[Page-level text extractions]
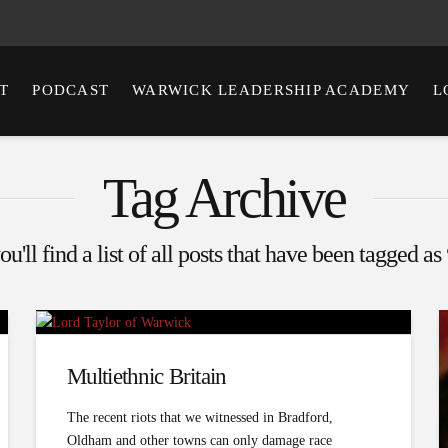
T
PODCAST
WARWICK LEADERSHIP ACADEMY
L
Tag Archive
u'll find a list of all posts that have been tagged as
Multi­ethnic Britain
The recent riots that we witnessed in Bradford,
Oldham and other towns can only damage race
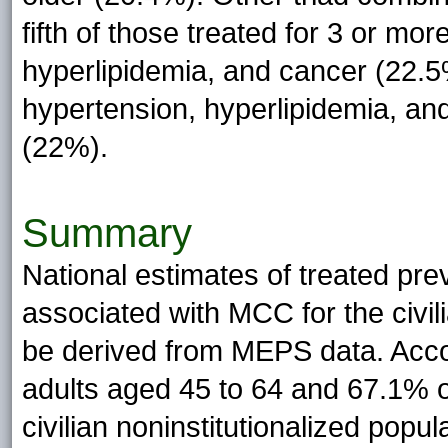
fifth of those treated for 3 or mo
hyperlipidemia, and cancer (22.5
hypertension, hyperlipidemia, and
(22%).
Summary
National estimates of treated pr
associated with MCC for the civil
be derived from MEPS data. Acc
adults aged 45 to 64 and 67.1% o
civilian noninstitutionalized popu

Instructions to follow: In the entries above, which lines hold the string "that"? Report all of them.

Response:
u'll find a list of all posts that have been tagged as
The recent riots that we witnessed in Bradford,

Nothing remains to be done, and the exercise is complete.